Accueil / Citoyens / Patrimoine / Espace #PatrimoineVDQ / 2018 / Chronique toponymique : côte à Gignac
Texte de Marie-Ève Muller
Cette chronique mensuelle rend hommage aux histoires cachées derrière les noms des rues et parcs de Québec. Chaque mois, un auteur émergent soutenu par Première Ovation s’inspire du patrimoine pour créer de courtes œuvres où le réel croise l’imaginaire. En juillet, découvrez la côte à Gignac.
Côte à Gignac
La brise d’avril me mord les joues. Vêtu simplement de ma plus belle chemise blanche, je frissonne en m’éloignant du fleuve. Dans quelques secondes, je monterai la côte, et j’aurai chaud.
La bourrasque s’amuse à m’asséner des flocons tardifs en plein visage tandis que je m’avance sur le chemin du Foulon. Je ferme les yeux pour me protéger, mes pieds suivent la route qu’ils ont tant de fois parcourue. Et puis, ainsi aveugle, je progresse doucement, sans me fatiguer. Je veux arriver impeccable chez elle.

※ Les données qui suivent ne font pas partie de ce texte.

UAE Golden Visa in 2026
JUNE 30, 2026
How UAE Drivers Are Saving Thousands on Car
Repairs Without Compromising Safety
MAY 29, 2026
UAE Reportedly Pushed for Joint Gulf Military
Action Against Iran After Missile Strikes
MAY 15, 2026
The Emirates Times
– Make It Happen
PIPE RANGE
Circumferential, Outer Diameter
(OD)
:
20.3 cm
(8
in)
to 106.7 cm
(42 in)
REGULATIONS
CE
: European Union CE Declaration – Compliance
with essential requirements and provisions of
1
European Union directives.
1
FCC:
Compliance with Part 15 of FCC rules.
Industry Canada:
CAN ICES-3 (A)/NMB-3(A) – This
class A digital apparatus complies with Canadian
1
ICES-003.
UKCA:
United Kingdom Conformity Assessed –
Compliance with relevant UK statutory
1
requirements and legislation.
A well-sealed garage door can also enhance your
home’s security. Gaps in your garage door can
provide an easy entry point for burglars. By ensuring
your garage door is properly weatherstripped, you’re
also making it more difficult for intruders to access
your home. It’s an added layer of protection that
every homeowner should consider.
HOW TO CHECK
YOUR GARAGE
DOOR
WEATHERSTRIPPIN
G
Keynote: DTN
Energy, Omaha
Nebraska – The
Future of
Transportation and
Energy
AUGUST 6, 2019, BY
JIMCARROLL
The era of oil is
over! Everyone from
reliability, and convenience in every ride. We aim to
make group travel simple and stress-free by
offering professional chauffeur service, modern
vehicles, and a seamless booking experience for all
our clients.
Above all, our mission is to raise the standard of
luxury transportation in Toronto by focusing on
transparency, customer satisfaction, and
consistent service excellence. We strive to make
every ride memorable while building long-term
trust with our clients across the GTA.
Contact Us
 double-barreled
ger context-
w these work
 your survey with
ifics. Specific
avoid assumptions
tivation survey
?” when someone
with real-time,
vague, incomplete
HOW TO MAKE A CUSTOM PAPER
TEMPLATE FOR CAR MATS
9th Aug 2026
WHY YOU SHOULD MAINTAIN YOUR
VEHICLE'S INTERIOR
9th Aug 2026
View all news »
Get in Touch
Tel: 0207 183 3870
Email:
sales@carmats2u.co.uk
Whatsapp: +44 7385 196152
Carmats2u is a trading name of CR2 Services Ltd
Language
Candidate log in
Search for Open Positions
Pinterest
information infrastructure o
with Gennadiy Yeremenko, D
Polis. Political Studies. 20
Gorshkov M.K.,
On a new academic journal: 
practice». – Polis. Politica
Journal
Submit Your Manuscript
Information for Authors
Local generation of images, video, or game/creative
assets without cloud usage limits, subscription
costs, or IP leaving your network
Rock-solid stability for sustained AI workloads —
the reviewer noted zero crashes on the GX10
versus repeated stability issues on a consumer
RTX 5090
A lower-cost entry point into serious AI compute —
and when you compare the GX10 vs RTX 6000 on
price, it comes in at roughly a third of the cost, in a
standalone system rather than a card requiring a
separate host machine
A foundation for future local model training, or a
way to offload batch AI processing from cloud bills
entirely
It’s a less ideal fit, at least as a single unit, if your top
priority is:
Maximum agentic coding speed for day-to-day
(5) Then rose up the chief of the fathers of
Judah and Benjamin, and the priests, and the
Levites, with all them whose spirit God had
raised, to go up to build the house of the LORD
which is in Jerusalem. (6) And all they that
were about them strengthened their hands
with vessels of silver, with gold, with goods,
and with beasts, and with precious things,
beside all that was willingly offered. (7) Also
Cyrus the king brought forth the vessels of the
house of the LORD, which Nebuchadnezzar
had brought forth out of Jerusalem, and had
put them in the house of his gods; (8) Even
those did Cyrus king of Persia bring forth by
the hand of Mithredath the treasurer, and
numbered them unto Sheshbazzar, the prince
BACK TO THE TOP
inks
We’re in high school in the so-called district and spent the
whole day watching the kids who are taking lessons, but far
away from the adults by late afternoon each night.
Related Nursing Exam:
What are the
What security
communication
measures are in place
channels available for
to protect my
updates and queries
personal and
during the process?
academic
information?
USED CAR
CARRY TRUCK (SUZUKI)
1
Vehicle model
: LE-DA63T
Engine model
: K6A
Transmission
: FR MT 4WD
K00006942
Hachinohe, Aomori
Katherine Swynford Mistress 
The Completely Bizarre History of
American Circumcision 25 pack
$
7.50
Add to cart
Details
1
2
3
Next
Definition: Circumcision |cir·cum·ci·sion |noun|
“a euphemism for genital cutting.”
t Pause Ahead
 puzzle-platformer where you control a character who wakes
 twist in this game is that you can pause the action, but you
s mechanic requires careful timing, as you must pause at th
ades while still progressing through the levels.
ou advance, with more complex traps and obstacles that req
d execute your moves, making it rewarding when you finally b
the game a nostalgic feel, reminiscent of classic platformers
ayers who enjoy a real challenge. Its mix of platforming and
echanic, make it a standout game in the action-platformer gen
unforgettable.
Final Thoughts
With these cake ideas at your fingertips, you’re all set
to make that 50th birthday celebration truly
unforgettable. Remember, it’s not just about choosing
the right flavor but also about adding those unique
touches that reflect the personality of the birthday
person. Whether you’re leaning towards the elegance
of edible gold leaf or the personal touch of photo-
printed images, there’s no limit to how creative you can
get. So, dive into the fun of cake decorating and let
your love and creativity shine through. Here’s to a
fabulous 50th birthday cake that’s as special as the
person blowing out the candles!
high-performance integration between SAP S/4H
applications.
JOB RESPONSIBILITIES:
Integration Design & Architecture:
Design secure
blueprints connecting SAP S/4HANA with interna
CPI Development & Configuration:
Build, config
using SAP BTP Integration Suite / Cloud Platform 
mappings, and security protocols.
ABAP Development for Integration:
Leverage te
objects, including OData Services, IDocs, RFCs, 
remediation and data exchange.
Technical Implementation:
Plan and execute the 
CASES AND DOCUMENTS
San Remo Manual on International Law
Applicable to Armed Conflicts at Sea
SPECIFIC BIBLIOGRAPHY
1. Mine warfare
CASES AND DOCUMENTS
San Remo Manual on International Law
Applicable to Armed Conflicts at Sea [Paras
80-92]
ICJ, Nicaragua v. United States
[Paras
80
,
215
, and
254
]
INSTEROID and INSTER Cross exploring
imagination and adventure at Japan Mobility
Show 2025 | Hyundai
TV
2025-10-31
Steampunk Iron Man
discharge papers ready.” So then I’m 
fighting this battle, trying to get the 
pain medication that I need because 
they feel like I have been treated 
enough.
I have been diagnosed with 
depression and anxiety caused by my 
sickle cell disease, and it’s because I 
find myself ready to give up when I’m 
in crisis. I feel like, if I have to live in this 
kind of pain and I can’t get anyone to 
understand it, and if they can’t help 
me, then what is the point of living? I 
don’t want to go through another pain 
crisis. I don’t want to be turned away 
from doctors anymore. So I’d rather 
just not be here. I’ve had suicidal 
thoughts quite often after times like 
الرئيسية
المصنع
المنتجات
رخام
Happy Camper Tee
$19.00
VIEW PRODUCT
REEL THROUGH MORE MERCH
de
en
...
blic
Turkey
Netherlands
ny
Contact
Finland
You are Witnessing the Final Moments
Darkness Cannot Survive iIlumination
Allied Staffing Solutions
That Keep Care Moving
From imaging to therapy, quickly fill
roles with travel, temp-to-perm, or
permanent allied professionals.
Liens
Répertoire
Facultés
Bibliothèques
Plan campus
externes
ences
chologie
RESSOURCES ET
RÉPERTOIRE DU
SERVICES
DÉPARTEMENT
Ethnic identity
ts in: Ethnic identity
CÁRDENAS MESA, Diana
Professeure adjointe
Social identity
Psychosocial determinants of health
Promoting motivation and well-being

Lorsque la rue devient la côte à Gignac, l’inclinaison s’accentue. Je monte en cherchant l’équilibre parfait entre les mollets qui chauffent et le dos sec. Dès que je sens la sueur perler, je m’arrête. J’en profite pour regarder le Saint-Laurent tout en bas de la côte, les bateaux qui passent sur l’eau libérée de ses glaces. Pendant quelques secondes, les maisons sur la rive sud appartiennent à la Nouvelle-Angleterre. Je peux oublier que le fleuve n’a pas encore pris la pleine mesure de son sel.
Je savoure le moment tout court qui me sépare de ma douce, ce flottement entre l’ennui et les retrouvailles. Voilà trois semaines que nous ne nous sommes pas vus, que je languis dans le silence de sa voix. Le cri d’un goéland volant au-dessus de ma tête m’enjoint à reprendre la route. Dans deux courbes, j’aurai passé cinq boites aux lettres avec le même nom dessus et j’arriverai enfin chez elle.
La belle Marguerite Gignac m’attend, et je veux être impeccable lorsqu’elle m’ouvrira la porte. Mon veston de tweed bat la mesure son mon flanc droit, je le déplie pour vérifier qu’il n’est pas froissé, le replie. Mon cœur cogne, mon souffle s’accélère malgré que l’angle de la côte s’est adouci. Dans la poche de mes pantalons, la petite boite en bois ouvragée forme une bosse carrée. Plus qu’une courbe, et je poserai un genou par terre.